The episode concludes with Angie, Joe and Norrie bringing Junior back to the barn to test their theory about the mini-dome. Sure enough, when Junior places his hand on it with the others, activity begins to take place. The mini-dome projects pink stars in the air around them, much like a planetarium would do. (Didn’t Barbie suggest this same theory a few episodes back?) “What does it mean?” Junior asks. Sorry, that’s for the show’s A-list writers to tell us, and they seem to have taken this week off.


  1. I agree that this was another underwhelming episode, but it’s nowhere near as bad as that one where the whole town erupted into rioting and then suddenly stopped five minutes later and went back to acting like nothing happened. This one is mediocre. That one was just awful.

    The underground fight club thing here was just absurd. What hole did all of these louts and lowlifes suddenly crawl out of? It looked like there were more people here than when the entire town allegedly assembled to take shelter from the incoming bomb.

    It strikes me that Maxine’s business model isn’t very sustainable in the long term. Eventually, people are going to run out of booze and drugs and other vices to trade and barter with. What’s she going to do then?

    Julia sure does seem to be pretty cool with finding out that her new boyfriend murdered her husband. That guy must have been a real dick.

    • Point taken Josh…I was probably a little more accepting of the plotting with some of those earlier episodes. Now, I’m getting ticked at how they keep changing the rules/barrier of the dome to suit the weekly story.

  2. Bryan

    For some reason, I just really like this show. I know it’s awful at times, but just can’t look away. (I guess it doesn’t hurt that I find Rachel Lefevre pretty hot – in a girl-next-door kind of way).
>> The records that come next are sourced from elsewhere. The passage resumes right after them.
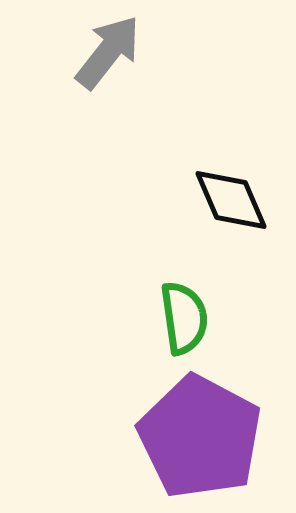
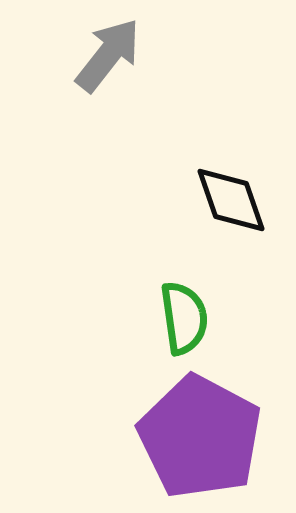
gray arrow: moved 3 px down
black diamond: rotated 4 degrees clockwise
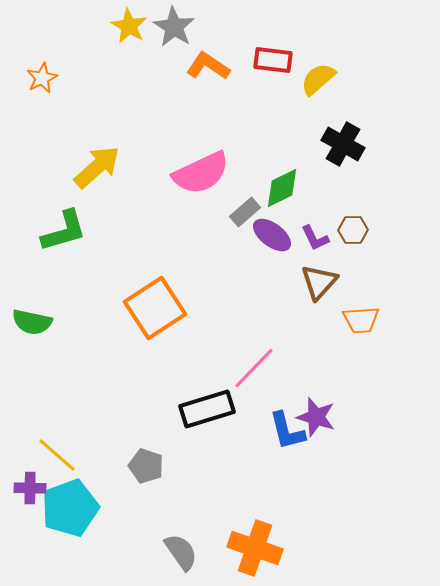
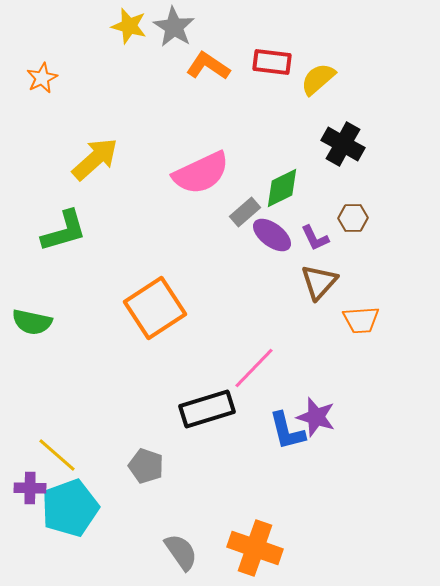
yellow star: rotated 15 degrees counterclockwise
red rectangle: moved 1 px left, 2 px down
yellow arrow: moved 2 px left, 8 px up
brown hexagon: moved 12 px up
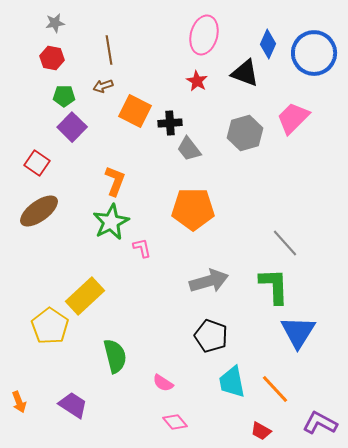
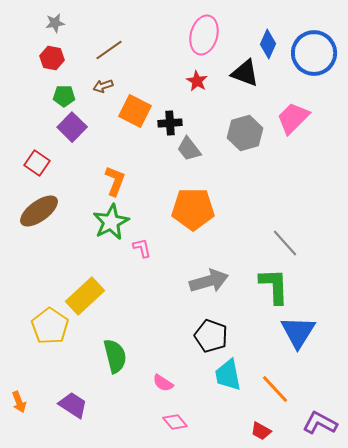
brown line: rotated 64 degrees clockwise
cyan trapezoid: moved 4 px left, 7 px up
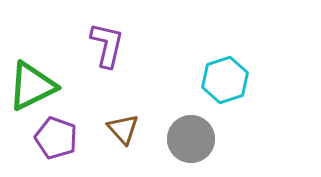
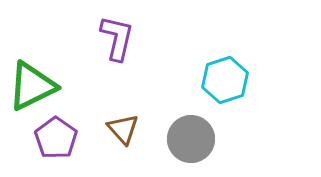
purple L-shape: moved 10 px right, 7 px up
purple pentagon: rotated 15 degrees clockwise
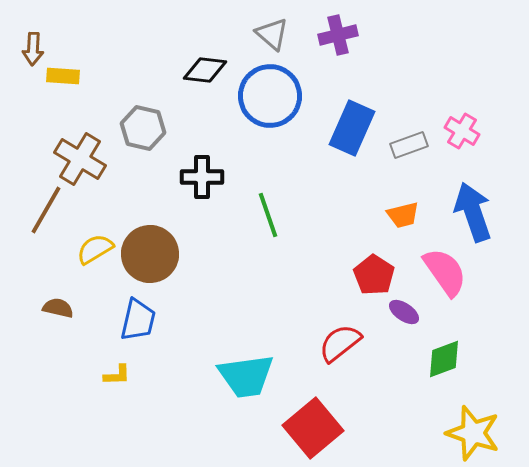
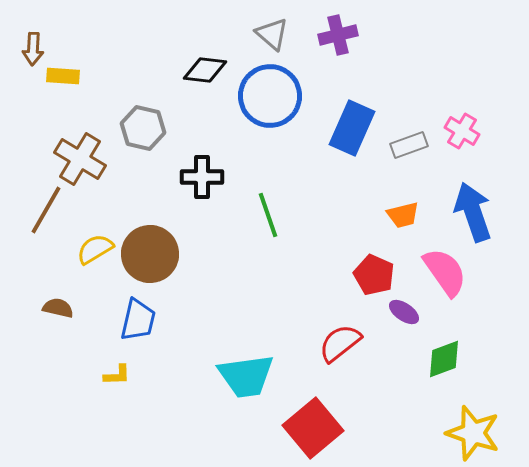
red pentagon: rotated 9 degrees counterclockwise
    I also kept thinking where did all these guys that were betting/fighting come from?? Isn’t this supposed to be a relatively small town?? Wasn’t there a good chunk of population that was outside the dome when it came down?? If this is what the general population was normally like, they needed a bigger police force!! (Also, wasn’t the cement factory the place that they were hiding out from the bomb/missile just a couple of days ago? how did she get control of the whole place while she was “hiding out and watching everyone” ???)

  3. Scott Hunvald

    When barbie came home to julia I thought she was going slap him for lying and the knowledge of killing her hubby. But nope, its cool no worries. I agree with Josh that this episode wasn’t as bad and dumb as the rain magicaly stops people from rioting and being mean spirited shits episode.

  4. RollTide1017

    What baffles me is that in a season that is only 12 episodes long, they still need filler episodes. Makes one really look forward to season 2 which will be all filler since the original plan was for only 1 season.